§ **About this task**: In the records below, count each line where the word "Monica" appears, and reply with that number only.

§ **Records shown**:
**********

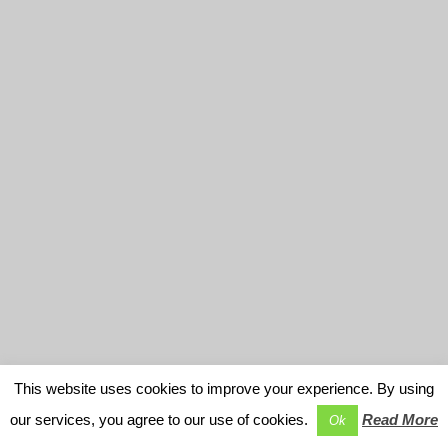
This website uses cookies to improve your experience. By using
our services, you agree to our use of cookies.
Read More
Ok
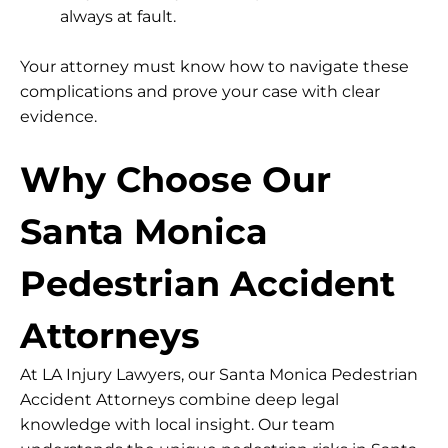
always at fault.
Your attorney must know how to navigate these
complications and prove your case with clear
evidence.
Why Choose Our
Santa Monica
Pedestrian Accident
Attorneys
At LA Injury Lawyers, our Santa Monica Pedestrian
Accident Attorneys combine deep legal
knowledge with local insight. Our team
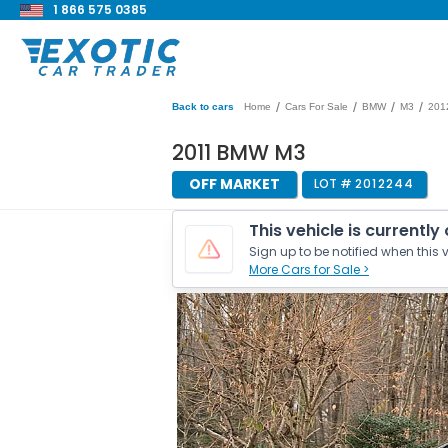
1 866 575 0385
/
/
/
/
Back to cars
Home
Cars For Sale
BMW
M3
201
2011 BMW M3
OFF MARKET
LOT #
2012244
This vehicle is currently
Sign up to be notified when this v
More Cars for Sale >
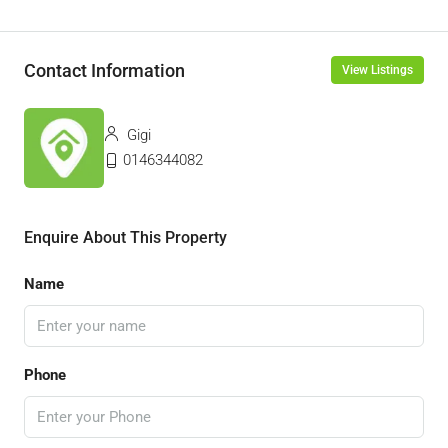
Contact Information
View Listings
Gigi
0146344082
Enquire About This Property
Name
Phone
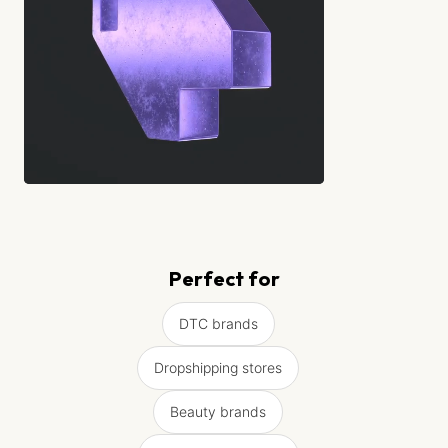
Perfect for
DTC brands
Dropshipping stores
Beauty brands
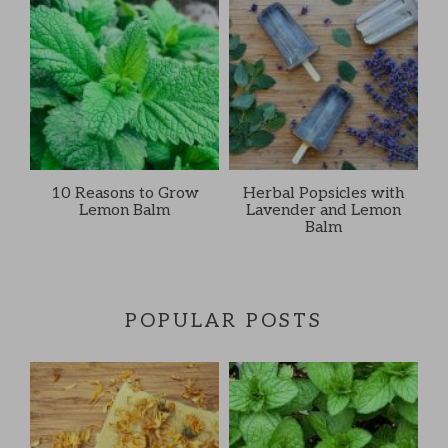
10 Reasons to Grow
Herbal Popsicles with
Lemon Balm
Lavender and Lemon
Balm
POPULAR POSTS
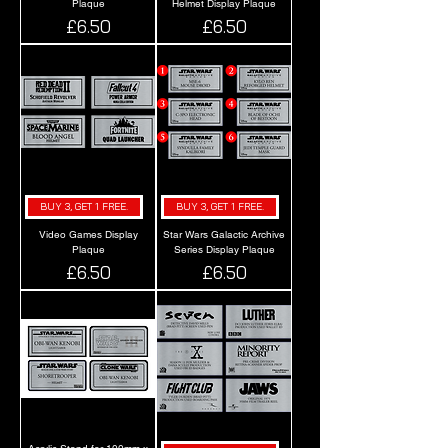
Plaque
Helmet Display Plaque
Price
Price
£6.50
£6.50
BUY 3, GET 1 FREE.
BUY 3, GET 1 FREE.
Video Games Display
Star Wars Galactic Archive
Plaque
Series Display Plaque
Price
Price
£6.50
£6.50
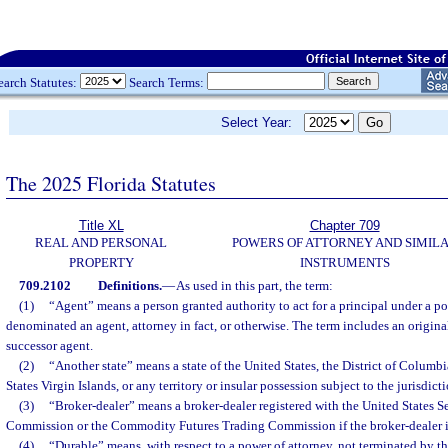
earch Statutes:
Search Terms:
Select Year:
The 2025 Florida Statutes
Title XL
Chapter 709
REAL AND PERSONAL
POWERS OF ATTORNEY AND SIMIL
PROPERTY
INSTRUMENTS
709.2102
Definitions.
—
As used in this part, the term:
(1)
“Agent” means a person granted authority to act for a principal under a po
denominated an agent, attorney in fact, or otherwise. The term includes an origina
successor agent.
(2)
“Another state” means a state of the United States, the District of Columbi
States Virgin Islands, or any territory or insular possession subject to the jurisdict
(3)
“Broker-dealer” means a broker-dealer registered with the United States 
Commission or the Commodity Futures Trading Commission if the broker-dealer is 
(4)
“Durable” means, with respect to a power of attorney, not terminated by the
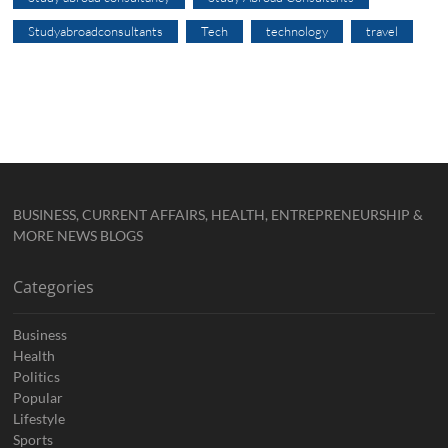
Studyabroadconsultants
Tech
technology
travel
BUSINESS, CURRENT AFFAIRS, HEALTH, ENTREPRENEURSHIP &
MORE NEWS BLOGS
Categories
Business
Health
Politics
Popular
Lifestyle
Sports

**********

§ **Response**: 2